With yet another painful sigh, Garrett spun on his heels and almost took out a couple of gang-bangers. Miming an apology, he slid past them and almost made it to Courtroom 3A’s entrance when the heavy oak door burst open and Casky’s ample backside threatened to run him down. On instinct, Garrett side-stepped, stashed his tripod behind a trashcan and powered up his camera. Blue light erupted from the viewfinder and the audio needles sprung to life as he pressed his face to the eyepiece. Inside, a one inch screen displayed the image of the tooth doctor himself, flanked on all sides by what looked to be four very pissed-off dental hygienists. The largest one, a severe looking woman with hand-painted eyebrows took her wrath out on the backpedaling Casky.

“I don’t know why you media people insist on getting’ in our face!” she spat as she thrust her purse toward the veteran photog’s lens. Garrett flinched a little as the enraged hygienist’s jewel encrusted handbag came near his camera, but Casky held his shot, allowing the woman to make a complete fool of herself as she tried to shield her boss from view and thus guaranteeing they’d both be kicking off the two different newscast’s opening segments in the process.

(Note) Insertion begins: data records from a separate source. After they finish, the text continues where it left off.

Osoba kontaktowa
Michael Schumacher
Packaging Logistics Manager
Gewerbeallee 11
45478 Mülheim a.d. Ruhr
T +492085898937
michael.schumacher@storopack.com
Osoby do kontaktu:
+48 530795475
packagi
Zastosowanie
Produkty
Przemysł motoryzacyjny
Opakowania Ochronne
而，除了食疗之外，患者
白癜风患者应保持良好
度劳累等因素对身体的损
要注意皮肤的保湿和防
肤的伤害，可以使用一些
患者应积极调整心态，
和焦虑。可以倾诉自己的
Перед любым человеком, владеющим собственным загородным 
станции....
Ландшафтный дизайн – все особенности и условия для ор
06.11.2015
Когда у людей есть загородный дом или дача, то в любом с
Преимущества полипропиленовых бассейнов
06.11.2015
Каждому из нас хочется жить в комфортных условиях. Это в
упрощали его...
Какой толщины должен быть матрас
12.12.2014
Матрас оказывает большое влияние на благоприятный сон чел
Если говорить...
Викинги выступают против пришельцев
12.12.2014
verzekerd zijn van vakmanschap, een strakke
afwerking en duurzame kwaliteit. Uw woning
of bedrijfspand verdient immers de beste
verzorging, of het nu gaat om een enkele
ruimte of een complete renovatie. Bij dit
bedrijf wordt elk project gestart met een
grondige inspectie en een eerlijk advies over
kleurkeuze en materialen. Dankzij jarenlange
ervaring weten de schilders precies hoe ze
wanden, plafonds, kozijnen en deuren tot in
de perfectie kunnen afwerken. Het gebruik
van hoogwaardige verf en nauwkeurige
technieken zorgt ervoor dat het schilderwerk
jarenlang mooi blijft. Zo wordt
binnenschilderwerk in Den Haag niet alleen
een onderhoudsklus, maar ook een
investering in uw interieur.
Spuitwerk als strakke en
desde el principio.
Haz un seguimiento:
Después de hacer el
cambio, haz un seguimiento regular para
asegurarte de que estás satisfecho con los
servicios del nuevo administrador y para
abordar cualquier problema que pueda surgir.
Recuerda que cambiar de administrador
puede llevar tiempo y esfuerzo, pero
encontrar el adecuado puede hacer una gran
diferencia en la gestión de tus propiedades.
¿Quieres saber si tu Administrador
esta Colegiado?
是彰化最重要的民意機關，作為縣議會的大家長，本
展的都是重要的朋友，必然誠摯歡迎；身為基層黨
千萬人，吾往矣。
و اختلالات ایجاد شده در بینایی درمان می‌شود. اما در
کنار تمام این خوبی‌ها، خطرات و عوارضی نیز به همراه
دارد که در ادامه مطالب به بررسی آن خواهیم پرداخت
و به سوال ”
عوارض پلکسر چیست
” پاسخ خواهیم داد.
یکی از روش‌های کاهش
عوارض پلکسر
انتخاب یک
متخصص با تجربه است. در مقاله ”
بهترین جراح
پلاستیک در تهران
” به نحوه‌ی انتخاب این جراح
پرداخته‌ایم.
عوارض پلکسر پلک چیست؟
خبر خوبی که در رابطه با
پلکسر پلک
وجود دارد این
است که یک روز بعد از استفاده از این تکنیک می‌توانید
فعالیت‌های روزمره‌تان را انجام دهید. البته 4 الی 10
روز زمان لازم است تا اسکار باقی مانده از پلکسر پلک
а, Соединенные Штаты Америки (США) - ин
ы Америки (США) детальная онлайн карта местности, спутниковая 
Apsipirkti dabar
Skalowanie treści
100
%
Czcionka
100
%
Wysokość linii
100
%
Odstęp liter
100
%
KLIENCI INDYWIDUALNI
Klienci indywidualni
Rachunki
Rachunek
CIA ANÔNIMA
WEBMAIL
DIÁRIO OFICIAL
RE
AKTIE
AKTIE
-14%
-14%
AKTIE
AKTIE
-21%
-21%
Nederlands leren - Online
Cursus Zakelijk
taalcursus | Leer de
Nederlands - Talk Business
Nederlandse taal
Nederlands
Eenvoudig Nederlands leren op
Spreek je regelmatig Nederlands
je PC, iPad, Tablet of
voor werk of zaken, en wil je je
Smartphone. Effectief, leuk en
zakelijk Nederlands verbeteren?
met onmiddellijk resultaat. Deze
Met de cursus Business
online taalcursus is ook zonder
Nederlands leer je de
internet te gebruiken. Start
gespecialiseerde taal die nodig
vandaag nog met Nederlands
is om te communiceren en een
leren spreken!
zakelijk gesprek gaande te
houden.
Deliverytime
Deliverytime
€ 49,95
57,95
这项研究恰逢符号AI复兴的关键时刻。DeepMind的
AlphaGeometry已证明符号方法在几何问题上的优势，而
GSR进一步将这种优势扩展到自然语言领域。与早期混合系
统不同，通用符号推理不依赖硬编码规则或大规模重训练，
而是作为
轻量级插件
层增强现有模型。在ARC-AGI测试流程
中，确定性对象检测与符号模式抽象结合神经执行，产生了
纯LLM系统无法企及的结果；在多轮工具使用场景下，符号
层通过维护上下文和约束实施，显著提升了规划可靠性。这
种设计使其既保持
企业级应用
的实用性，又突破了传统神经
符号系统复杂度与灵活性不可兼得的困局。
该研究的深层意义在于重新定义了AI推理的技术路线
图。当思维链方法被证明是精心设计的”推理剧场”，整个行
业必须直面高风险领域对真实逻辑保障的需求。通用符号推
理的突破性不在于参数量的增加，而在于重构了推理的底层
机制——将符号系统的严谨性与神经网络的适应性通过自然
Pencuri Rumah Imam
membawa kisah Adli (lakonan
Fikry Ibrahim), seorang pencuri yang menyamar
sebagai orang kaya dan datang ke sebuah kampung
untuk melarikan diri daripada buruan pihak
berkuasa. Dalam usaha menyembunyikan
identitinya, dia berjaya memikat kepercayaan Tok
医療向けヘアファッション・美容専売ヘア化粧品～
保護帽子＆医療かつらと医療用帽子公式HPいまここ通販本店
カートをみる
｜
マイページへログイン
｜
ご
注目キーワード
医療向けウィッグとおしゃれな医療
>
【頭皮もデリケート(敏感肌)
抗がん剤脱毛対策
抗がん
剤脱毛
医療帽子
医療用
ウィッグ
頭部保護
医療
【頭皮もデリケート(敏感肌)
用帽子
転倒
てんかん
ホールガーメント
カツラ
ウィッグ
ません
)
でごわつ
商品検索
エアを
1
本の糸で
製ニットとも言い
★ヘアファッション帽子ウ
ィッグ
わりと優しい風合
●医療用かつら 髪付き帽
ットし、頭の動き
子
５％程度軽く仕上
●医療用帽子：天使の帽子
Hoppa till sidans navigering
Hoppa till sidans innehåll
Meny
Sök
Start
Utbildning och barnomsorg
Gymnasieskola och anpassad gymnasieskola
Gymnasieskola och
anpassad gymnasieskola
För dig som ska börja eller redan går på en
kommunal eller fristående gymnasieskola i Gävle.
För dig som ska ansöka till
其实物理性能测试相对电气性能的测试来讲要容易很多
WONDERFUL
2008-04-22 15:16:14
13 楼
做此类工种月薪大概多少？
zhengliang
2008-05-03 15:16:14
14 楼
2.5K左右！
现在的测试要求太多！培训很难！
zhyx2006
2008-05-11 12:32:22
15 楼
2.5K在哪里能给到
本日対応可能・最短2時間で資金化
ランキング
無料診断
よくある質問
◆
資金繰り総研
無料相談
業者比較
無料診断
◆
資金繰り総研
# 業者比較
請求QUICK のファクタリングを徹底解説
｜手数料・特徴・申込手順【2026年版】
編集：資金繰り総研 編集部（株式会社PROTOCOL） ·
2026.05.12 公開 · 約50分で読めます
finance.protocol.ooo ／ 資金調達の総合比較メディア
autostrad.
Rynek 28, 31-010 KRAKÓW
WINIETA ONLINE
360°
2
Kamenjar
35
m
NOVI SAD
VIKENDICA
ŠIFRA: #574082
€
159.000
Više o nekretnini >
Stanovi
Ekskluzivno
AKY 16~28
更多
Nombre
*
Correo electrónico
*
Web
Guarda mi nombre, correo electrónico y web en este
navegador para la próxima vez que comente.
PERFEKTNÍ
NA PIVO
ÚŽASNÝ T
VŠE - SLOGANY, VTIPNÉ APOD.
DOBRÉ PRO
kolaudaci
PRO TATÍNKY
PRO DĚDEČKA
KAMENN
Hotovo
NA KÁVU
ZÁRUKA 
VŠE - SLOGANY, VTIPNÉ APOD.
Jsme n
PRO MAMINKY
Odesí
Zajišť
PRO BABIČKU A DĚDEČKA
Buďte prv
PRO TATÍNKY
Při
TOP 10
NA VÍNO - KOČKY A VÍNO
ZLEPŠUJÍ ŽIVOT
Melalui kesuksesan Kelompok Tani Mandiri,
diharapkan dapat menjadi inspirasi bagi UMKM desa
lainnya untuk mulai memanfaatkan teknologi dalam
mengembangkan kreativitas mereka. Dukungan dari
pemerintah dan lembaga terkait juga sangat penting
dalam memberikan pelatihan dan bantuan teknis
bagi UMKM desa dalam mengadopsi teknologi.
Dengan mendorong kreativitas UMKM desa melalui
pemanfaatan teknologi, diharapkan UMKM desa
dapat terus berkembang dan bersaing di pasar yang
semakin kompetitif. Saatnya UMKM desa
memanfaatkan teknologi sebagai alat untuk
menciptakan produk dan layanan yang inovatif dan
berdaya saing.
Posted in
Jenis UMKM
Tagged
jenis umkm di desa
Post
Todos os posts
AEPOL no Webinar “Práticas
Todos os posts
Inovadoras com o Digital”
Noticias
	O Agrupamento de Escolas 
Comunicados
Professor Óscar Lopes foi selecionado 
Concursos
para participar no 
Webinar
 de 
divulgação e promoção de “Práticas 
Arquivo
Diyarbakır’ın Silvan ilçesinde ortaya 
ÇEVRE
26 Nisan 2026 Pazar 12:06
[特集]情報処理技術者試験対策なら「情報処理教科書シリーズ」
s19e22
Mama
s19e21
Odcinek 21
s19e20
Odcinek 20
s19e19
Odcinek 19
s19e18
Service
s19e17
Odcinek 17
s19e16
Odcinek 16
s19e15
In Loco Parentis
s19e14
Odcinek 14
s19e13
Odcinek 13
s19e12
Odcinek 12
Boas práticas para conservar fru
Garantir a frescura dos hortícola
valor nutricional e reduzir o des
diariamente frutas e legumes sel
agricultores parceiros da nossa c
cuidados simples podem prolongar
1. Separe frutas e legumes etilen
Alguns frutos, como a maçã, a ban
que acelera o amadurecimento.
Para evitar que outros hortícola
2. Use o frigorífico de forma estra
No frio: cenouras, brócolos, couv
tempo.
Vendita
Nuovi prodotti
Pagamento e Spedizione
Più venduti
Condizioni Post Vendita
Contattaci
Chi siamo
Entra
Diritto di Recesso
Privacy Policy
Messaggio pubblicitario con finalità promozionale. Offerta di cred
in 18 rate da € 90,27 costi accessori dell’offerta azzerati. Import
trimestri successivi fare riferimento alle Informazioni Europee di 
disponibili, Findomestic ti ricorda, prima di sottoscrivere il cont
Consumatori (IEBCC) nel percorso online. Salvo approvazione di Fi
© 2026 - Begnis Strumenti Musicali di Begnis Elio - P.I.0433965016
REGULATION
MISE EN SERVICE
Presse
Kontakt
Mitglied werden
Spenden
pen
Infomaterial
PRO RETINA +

As Casky stayed close and tight, Garrett pulled out wide and included his old mentor in the shot, careful not to show the competing station’s flashy logo. When Nurse Furious spotted a new lens, she turned on the scruffy young man with the camera stuck to his face

“A man’s innocent before he’s proven guilty!” she exclaimed, making her employer seem far more shadier had she not appointed herself spokesperson. “Until then, ya’ll can all go to hay’ll!” With that, she and her fellow over-manicured bouncers whisked their boss through the stairwell doorway and disappeared. When the door shut, Casky and Garrett giggled like smitten school girls.

“Man,” Casky said, as he played back the woman’s apoplectic image on his viewfinder’s tiny screen, “She’s sure earnin’ her bonus.”

“Should we chase ‘em?” Garrett asked as the older photog walked over to the window that looked out over the courthouse parking lot.

“Nah, nothin’ we’re gonna get will top that.” Casky said as he spotted a brightly decorated Ford Explorer pull into a judge’s reserved parking space below. “Besides, let Channel 4 get a piece of the action. Hoyle could use some of that love for his escape tape, anyway.”


tapeguy said...

Glad to see G.Lee is back...he's had quite the hibernation. I'll catch ya on the patio.

OhioChief said...

A Good Short Story. I like how you captured the life of a photog on court beat. I've had to make those stair climbs several times myself. They're never fun.